> Task directions: Give every line from the entries that contains "может".

(Page-level text extractions)
==========
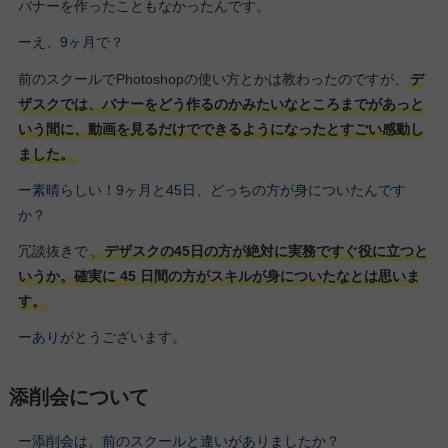
バナーを作ったこともなかったんです。
ーえ、9ヶ月で？
前のスクールでPhotoshopの使い方とかは教わったのですが、
デ
ザスクでは、バナーをどう作るのかみたいなところまでがあっと
いう間に、動画を見るだけでできるようになったとすごい感動し
ました。
ー素晴らしい！9ヶ月と45日、どっちの方が身についたんです
か
？
冗談抜きで
、
デザスクの45日の方が絶対に実務ですぐ役に立つと
いうか。確実に 45 日間の方がスキルが身についたなとは思いま
す。
ーありがとうございます。
添削会について
ー
添削会は、前のスクールと違いがありましたか？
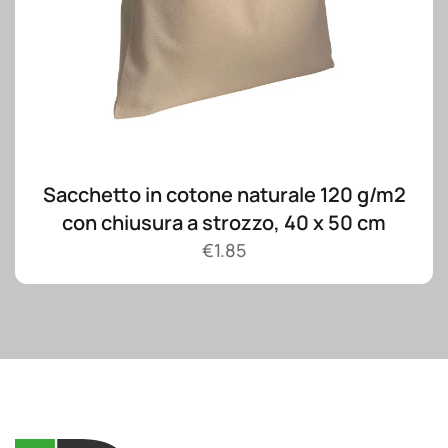
Sacchetto in cotone naturale 120 g/m2
con chiusura a strozzo, 40 x 50 cm
€
1.85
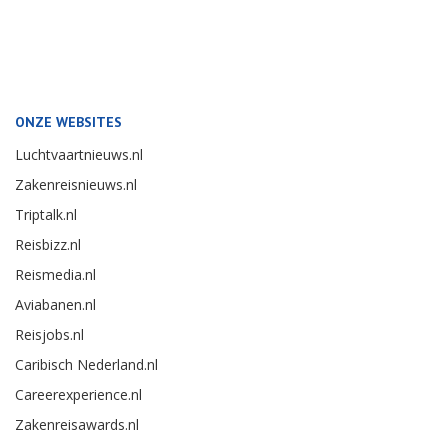
ONZE WEBSITES
Luchtvaartnieuws.nl
Zakenreisnieuws.nl
Triptalk.nl
Reisbizz.nl
Reismedia.nl
Aviabanen.nl
Reisjobs.nl
Caribisch Nederland.nl
Careerexperience.nl
Zakenreisawards.nl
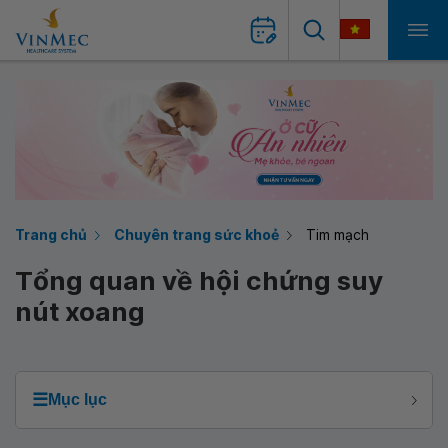
Trang chủ
Chuyên trang sức khoẻ
Tim mạch
Tổng quan về hội chứng suy
nút xoang
☰
Mục lục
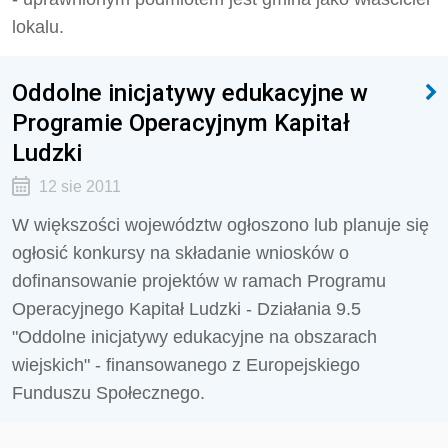
lokalu.
Oddolne inicjatywy edukacyjne w
Programie Operacyjnym Kapitał
Ludzki
12 sie 2011
W większości województw ogłoszono lub planuje się
ogłosić konkursy na składanie wniosków o
dofinansowanie projektów w ramach Programu
Operacyjnego Kapitał Ludzki - Działania 9.5
"Oddolne inicjatywy edukacyjne na obszarach
wiejskich" - finansowanego z Europejskiego
Funduszu Społecznego.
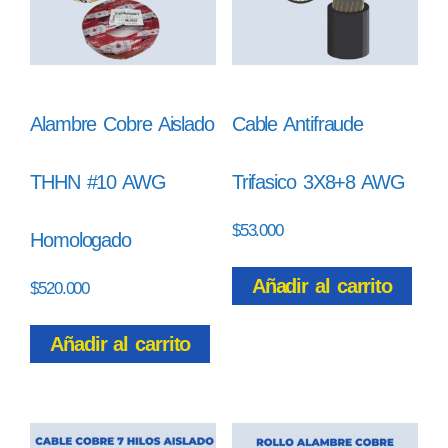
Alambre Cobre Aislado
Cable Antifraude
THHN #10 AWG
Trifasico 3X8+8 AWG
$
53.000
Homologado
Añadir al carrito
$
520.000
Añadir al carrito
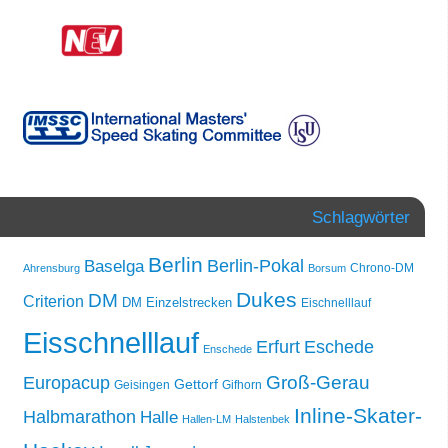
Schlagwörter
Berlin
Berlin-Pokal
Baselga
Chrono-DM
Ahrensburg
Borsum
Dukes
DM
Criterion
DM Einzelstrecken
Eischnelllauf
Eisschnelllauf
Erfurt
Eschede
Enschede
Groß-Gerau
Europacup
Gettorf
Geisingen
Gifhorn
Inline-Skater-
Halbmarathon
Halle
Hallen-LM
Halstenbek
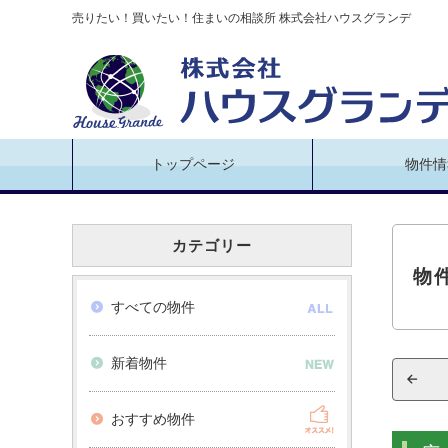
売りたい！買いたい！住まいの相談所 株式会社ハウスグランデ
トップページ
物件情
カテゴリー
物
すべての物件
新着物件
おすすめ物件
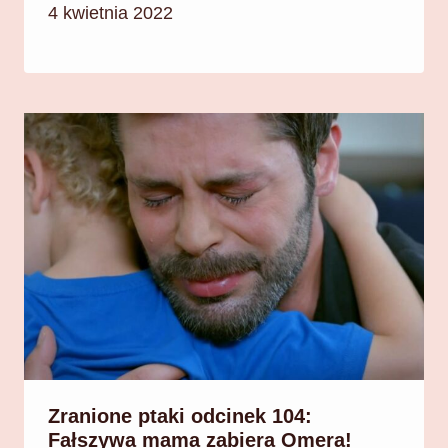
4 kwietnia 2022
Zranione ptaki odcinek 104:
Fałszywa mama zabiera Omera!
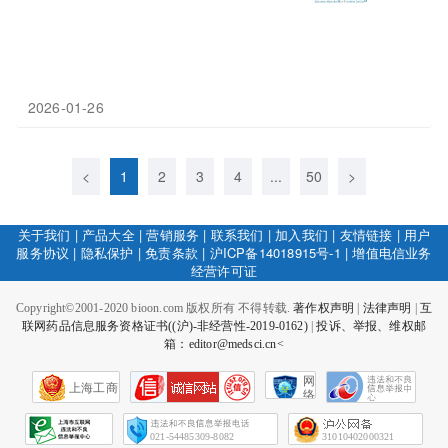
2026-01-26
<
1
2
3
4
...
50
>
关于我们
|
产品大全
|
营销服务
|
联系我们
|
加入我们
|
友情链接
|
用户
服务协议
|
隐私保护
|
免责条款
|
沪ICP备14018915号-1
|
增值电信业务
经营许可证
Copyright©2001-2020 bioon.com 版权所有 不得转载.
著作权声明
|
法律声明
|
互
联网药品信息服务资格证书((沪)-非经营性-2019-0162)
|
投诉、举报、维权邮
箱：editor@medsci.cn<
网
上海工商
络
社
会
征
021-54485309-8082
31010402000321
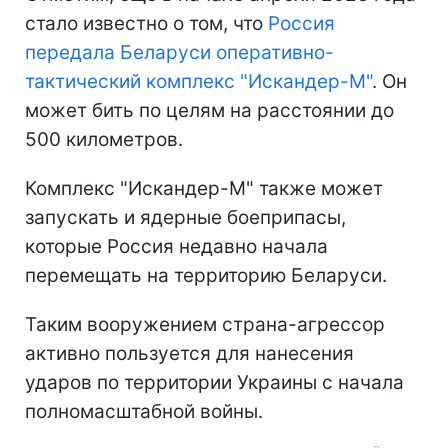
стало известно о том, что
Россия
передала Беларуси оперативно-
тактический комплекс "Искандер-М"
. Он
может бить по целям на расстоянии до
500 километров.
Комплекс "Искандер-М" также может
запускать и ядерные боеприпасы,
которые Россия недавно начала
перемещать на территорию Беларуси.
Таким вооружением страна-агрессор
активно пользуется для нанесения
ударов по территории Украины с начала
полномасштабной войны.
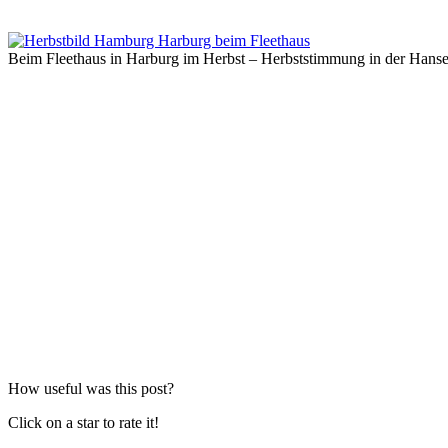
Beim Fleethaus in Harburg im Herbst – Herbststimmung in der Hanse
How useful was this post?
Click on a star to rate it!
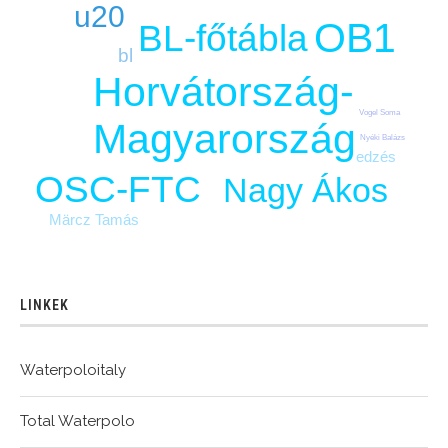
u20
OB1
BL-főtábla
bl
Horvátország-
Vogel Soma
Magyarország
Nyéki Balázs
edzés
OSC-FTC
Nagy Ákos
Märcz Tamás
LINKEK
Waterpoloitaly
Total Waterpolo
==========
> Task response:
может бить по целям на расстоянии до
Комплекс "Искандер-М" также может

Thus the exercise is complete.